Scientific African (Mar 2024)
Hybridization of data-driven threshold algorithm with fuzzy particle swarm optimization technique for gene selection in microarray data
Abstract
Microarrays have revolutionized genomics by enabling the simultaneous measurement of thousands of gene expressions. However, the high dimensionality of microarray data poses challenges in identifying relevant genes for disease diagnosis and biomarker discovery. This article introduces a novel hybrid approach for gene selection in microarray data that combines a data-driven threshold algorithm with Fuzzy Particle Swarm Optimization (FPSO) optimisation capabilities. The proposed hybrid method serves multiple objectives, including minimizing the number of selected genes for model training, reducing computational costs, assessing each gene's contribution to the underlying condition, and enhancing classifier performance for improved accuracy. The data-driven threshold algorithm automatically determines an optimal threshold value based on dataset characteristics, addressing the often-challenging task of threshold setting in gene selection. In contrast, FPSO employs a Fuzzy logic approach for parameter settings during its global search and leverages the threshold algorithm's robustness as selection criteria.

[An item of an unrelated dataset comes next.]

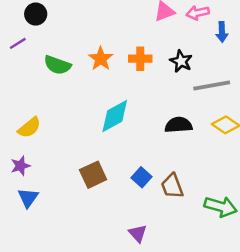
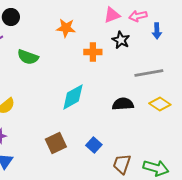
orange star: (101, 59) -> (66, 28), moved, turned -30
black star: (181, 61) -> (121, 40), moved
brown trapezoid: (172, 186) -> (122, 164), moved, turned 40

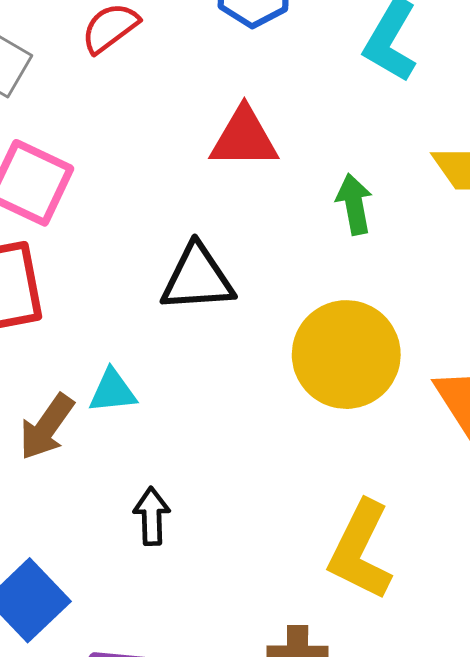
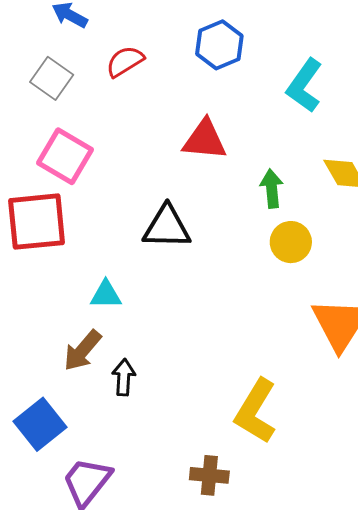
yellow circle: (346, 355) -> (291, 242), moved, size x0.6
brown arrow: (47, 427) -> (82, 350), moved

The synergy between FPSO and the threshold approach forms the core of this method, enabling the simultaneous achievement of multiple objectives, such as minimizing gene count, assessing gene contributions to the disease, reducing computational expenses, and maximizing classifier performance. Compared with existing solutions, experimental evaluations on real microarray datasets demonstrate the superiority of this hybrid approach in terms of gene selection performance and computational efficiency. The selected genes exhibit improved classification accuracy and biological relevance, enhancing their value for downstream analysis tasks. However, it is important to note that the hybrid algorithm faced challenges when dealing with multi-class microarray datasets. Future work will emphasise adapting the method to accommodate the unique characteristics of such datasets.